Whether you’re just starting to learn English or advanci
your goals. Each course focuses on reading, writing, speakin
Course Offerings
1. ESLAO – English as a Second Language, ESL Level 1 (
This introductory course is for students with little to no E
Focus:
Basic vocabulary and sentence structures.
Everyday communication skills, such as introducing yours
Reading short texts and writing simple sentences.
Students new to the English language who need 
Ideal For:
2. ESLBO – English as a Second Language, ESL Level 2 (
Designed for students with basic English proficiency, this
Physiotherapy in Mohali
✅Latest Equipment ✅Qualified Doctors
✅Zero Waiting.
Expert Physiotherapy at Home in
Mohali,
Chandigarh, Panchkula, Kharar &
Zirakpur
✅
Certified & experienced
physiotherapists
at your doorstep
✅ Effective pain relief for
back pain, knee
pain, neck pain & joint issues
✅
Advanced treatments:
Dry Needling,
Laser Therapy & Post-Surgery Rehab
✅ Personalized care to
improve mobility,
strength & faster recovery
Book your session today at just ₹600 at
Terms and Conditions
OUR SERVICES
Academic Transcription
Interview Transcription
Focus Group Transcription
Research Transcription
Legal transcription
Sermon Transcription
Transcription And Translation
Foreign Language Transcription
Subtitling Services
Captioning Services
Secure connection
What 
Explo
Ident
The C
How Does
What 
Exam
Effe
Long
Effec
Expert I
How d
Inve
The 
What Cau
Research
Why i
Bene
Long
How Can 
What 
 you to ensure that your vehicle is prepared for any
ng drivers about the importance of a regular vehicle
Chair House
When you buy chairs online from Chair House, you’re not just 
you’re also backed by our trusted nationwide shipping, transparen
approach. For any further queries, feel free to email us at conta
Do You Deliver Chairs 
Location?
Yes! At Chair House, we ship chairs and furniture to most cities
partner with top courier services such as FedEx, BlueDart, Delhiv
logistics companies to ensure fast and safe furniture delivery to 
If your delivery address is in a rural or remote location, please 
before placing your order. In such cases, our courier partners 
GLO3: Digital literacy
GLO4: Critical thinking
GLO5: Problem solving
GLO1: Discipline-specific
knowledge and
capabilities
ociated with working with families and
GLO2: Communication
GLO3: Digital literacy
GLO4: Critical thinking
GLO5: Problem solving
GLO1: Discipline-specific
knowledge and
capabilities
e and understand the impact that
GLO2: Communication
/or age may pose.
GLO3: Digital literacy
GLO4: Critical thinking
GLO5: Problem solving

● WHAT THE EXERCISE ASKS: Whenever "pain" occurs in a line of the entries, copy that line.

● SOLUTION FOR THIS EXERCISE:
✅ Effective pain relief for
back pain, knee
pain, neck pain & joint issues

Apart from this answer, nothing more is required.